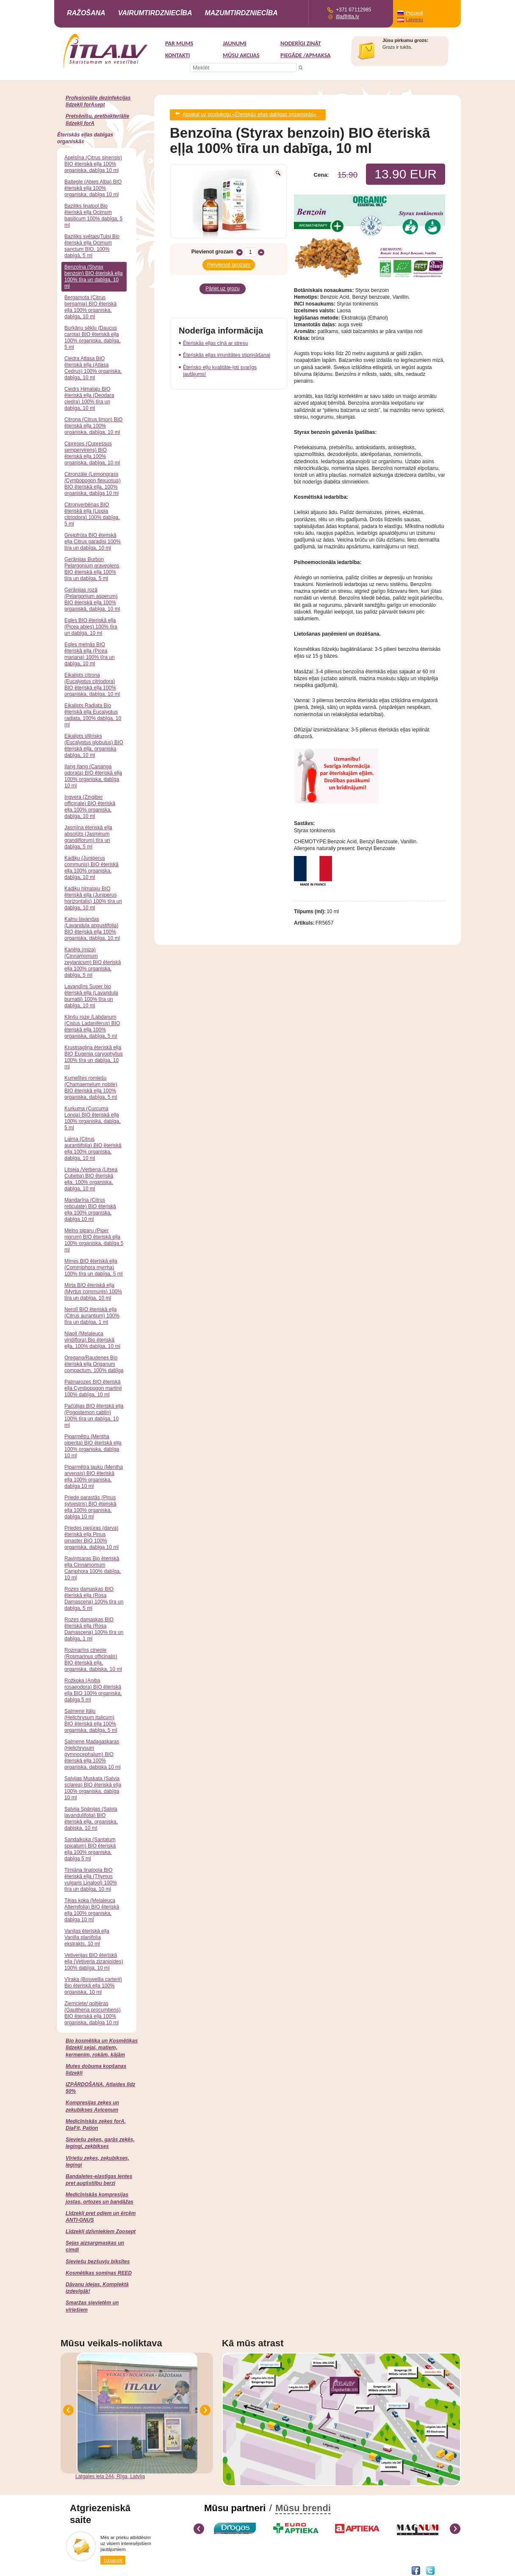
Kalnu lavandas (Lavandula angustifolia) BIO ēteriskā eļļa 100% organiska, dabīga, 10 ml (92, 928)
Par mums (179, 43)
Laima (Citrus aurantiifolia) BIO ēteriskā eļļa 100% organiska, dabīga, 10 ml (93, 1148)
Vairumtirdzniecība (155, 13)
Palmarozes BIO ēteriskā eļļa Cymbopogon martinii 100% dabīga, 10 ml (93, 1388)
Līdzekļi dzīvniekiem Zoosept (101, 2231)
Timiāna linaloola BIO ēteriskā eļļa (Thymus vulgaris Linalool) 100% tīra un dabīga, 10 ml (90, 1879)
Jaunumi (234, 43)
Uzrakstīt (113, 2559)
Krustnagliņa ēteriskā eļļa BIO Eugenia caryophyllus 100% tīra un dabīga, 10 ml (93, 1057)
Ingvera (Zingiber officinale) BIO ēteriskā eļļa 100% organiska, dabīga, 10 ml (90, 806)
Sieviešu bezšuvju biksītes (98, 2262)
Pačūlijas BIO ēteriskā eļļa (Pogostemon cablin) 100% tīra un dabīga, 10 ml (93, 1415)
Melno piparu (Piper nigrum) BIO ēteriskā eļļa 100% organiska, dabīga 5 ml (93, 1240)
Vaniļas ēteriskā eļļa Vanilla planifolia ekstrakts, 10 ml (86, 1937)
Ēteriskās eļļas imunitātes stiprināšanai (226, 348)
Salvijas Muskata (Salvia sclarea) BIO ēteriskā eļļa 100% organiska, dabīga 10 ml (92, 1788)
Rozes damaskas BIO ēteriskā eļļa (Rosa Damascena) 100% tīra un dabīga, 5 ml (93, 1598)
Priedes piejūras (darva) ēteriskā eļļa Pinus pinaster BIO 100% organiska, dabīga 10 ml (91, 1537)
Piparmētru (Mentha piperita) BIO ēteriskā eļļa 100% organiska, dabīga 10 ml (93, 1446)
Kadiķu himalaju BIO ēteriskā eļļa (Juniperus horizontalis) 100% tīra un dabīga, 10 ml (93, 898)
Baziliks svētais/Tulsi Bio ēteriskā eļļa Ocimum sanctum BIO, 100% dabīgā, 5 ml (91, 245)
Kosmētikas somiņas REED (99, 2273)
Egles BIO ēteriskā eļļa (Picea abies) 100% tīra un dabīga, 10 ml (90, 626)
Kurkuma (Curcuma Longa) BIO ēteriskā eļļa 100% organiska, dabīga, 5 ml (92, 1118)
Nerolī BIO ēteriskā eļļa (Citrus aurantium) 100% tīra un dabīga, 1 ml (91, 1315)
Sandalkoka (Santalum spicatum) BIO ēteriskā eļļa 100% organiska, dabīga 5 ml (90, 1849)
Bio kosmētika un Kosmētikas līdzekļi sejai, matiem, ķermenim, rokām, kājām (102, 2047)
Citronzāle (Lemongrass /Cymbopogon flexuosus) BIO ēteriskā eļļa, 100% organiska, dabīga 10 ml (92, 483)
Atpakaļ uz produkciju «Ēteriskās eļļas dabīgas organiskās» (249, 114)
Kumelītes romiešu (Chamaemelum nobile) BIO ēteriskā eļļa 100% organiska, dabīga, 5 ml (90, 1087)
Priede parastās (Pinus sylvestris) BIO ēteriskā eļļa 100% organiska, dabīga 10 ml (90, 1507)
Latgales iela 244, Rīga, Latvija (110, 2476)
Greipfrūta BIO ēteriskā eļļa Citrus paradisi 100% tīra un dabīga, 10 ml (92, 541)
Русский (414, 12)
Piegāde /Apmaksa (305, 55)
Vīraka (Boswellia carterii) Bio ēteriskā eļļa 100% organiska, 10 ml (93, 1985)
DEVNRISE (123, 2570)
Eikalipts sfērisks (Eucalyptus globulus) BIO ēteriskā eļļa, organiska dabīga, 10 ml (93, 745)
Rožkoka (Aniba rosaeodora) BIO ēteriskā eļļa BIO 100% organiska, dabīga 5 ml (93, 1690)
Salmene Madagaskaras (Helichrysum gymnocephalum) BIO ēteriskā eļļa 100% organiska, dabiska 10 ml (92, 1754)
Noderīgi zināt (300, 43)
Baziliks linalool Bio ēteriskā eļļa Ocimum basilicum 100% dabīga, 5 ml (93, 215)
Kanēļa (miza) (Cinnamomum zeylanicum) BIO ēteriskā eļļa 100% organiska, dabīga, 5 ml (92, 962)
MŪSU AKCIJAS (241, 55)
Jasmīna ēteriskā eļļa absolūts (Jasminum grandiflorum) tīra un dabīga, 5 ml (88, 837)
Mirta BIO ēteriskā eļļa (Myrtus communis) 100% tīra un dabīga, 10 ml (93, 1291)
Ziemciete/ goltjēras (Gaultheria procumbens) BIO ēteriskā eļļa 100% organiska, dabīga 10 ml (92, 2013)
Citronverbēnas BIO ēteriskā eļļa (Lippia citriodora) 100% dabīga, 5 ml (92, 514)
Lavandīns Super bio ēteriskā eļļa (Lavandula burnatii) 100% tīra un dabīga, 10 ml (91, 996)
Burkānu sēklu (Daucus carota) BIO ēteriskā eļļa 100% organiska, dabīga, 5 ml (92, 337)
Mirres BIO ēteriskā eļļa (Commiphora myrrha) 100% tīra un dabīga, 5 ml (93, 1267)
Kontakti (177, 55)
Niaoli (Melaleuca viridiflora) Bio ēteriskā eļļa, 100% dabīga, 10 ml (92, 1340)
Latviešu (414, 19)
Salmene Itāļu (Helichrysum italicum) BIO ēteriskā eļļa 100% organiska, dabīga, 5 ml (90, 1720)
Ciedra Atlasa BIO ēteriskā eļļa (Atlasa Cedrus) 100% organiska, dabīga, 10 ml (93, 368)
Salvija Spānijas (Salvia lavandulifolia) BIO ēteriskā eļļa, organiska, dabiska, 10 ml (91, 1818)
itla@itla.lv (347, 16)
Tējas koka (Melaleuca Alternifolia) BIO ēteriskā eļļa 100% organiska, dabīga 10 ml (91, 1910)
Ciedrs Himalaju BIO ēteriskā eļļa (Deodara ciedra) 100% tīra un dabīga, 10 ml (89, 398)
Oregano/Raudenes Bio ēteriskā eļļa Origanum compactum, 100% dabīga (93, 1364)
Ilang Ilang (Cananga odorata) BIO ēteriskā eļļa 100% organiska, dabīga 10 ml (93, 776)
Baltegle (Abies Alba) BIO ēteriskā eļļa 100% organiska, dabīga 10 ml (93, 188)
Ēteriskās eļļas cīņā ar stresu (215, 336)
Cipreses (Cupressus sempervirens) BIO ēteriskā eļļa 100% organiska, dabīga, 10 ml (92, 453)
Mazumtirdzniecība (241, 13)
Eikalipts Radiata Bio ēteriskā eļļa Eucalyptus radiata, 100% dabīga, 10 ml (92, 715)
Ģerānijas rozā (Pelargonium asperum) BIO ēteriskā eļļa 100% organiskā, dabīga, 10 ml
+---+
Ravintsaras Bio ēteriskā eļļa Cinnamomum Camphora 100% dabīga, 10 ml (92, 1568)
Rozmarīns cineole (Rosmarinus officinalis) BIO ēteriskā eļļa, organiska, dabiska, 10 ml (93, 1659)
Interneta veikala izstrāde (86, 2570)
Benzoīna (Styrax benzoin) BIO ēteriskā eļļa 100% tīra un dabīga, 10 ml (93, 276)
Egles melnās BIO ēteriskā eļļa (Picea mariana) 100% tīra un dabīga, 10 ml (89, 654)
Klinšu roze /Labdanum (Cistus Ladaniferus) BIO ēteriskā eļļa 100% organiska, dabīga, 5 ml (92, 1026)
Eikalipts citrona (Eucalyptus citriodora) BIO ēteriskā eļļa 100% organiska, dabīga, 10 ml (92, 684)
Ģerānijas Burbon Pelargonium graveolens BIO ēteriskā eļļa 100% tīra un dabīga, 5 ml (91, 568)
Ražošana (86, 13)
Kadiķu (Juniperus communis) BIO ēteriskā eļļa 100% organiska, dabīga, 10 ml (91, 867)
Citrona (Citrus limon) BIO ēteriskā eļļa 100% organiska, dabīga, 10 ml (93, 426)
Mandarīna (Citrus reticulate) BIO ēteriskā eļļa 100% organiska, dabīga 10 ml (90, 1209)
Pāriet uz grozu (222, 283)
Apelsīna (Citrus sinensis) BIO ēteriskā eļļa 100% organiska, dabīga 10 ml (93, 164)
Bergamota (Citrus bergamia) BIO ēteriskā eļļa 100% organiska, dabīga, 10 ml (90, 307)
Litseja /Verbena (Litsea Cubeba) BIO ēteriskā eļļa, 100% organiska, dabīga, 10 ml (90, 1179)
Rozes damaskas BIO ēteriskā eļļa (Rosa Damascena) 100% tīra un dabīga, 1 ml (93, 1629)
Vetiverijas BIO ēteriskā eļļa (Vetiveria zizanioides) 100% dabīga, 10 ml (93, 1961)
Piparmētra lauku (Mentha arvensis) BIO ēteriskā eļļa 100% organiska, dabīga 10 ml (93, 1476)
+---+
- TASK OBJECTIVE -
Of all the entries above, repeat only the lines from the line that has "Priedes piejūras (darva)" to the line that has "Kosmētikas somiņas REED (99, 2273)", both lines included, exactly.

- OUTPUT BELOW -
Priedes piejūras (darva) ēteriskā eļļa Pinus pinaster BIO 100% organiska, dabīga 10 ml (91, 1537)
Piparmētru (Mentha piperita) BIO ēteriskā eļļa 100% organiska, dabīga 10 ml (93, 1446)
Kadiķu himalaju BIO ēteriskā eļļa (Juniperus horizontalis) 100% tīra un dabīga, 10 ml (93, 898)
Baziliks svētais/Tulsi Bio ēteriskā eļļa Ocimum sanctum BIO, 100% dabīgā, 5 ml (91, 245)
Kosmētikas somiņas REED (99, 2273)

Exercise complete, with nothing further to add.